─── Input records

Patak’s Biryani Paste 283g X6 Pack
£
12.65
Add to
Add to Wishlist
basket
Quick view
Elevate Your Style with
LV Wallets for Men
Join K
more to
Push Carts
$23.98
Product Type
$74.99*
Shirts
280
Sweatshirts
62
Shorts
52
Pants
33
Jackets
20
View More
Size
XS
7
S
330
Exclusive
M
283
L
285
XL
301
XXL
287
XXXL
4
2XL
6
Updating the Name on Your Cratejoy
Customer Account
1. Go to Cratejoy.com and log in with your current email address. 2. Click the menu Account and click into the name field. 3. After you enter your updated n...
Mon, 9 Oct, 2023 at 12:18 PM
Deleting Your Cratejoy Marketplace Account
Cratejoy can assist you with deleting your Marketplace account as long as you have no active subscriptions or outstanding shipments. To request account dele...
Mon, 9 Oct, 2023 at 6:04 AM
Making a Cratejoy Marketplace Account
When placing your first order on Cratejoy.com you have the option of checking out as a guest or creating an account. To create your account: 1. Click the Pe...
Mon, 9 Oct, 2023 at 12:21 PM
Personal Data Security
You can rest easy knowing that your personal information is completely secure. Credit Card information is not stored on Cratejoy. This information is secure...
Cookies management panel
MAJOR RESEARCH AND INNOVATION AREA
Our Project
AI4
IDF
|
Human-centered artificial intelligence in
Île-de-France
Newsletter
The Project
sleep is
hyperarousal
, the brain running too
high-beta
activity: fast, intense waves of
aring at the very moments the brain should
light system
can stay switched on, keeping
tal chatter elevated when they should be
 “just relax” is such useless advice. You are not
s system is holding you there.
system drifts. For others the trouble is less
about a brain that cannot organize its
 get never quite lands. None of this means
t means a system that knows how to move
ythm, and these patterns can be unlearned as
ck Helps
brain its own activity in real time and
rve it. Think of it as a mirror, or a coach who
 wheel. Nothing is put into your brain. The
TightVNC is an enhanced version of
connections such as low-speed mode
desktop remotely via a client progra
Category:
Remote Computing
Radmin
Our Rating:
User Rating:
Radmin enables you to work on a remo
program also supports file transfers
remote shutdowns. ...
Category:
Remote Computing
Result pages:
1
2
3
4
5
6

──────

• Work instructions:
Your answer is to contain exactly the lines from the one holding "You are not" to the end of the entries, with no other line.

• Result of the task:
 “just relax” is such useless advice. You are not
s system is holding you there.
system drifts. For others the trouble is less
about a brain that cannot organize its
 get never quite lands. None of this means
t means a system that knows how to move
ythm, and these patterns can be unlearned as
ck Helps
brain its own activity in real time and
rve it. Think of it as a mirror, or a coach who
 wheel. Nothing is put into your brain. The
TightVNC is an enhanced version of
connections such as low-speed mode
desktop remotely via a client progra
Category:
Remote Computing
Radmin
Our Rating:
User Rating:
Radmin enables you to work on a remo
program also supports file transfers
remote shutdowns. ...
Category:
Remote Computing
Result pages:
1
2
3
4
5
6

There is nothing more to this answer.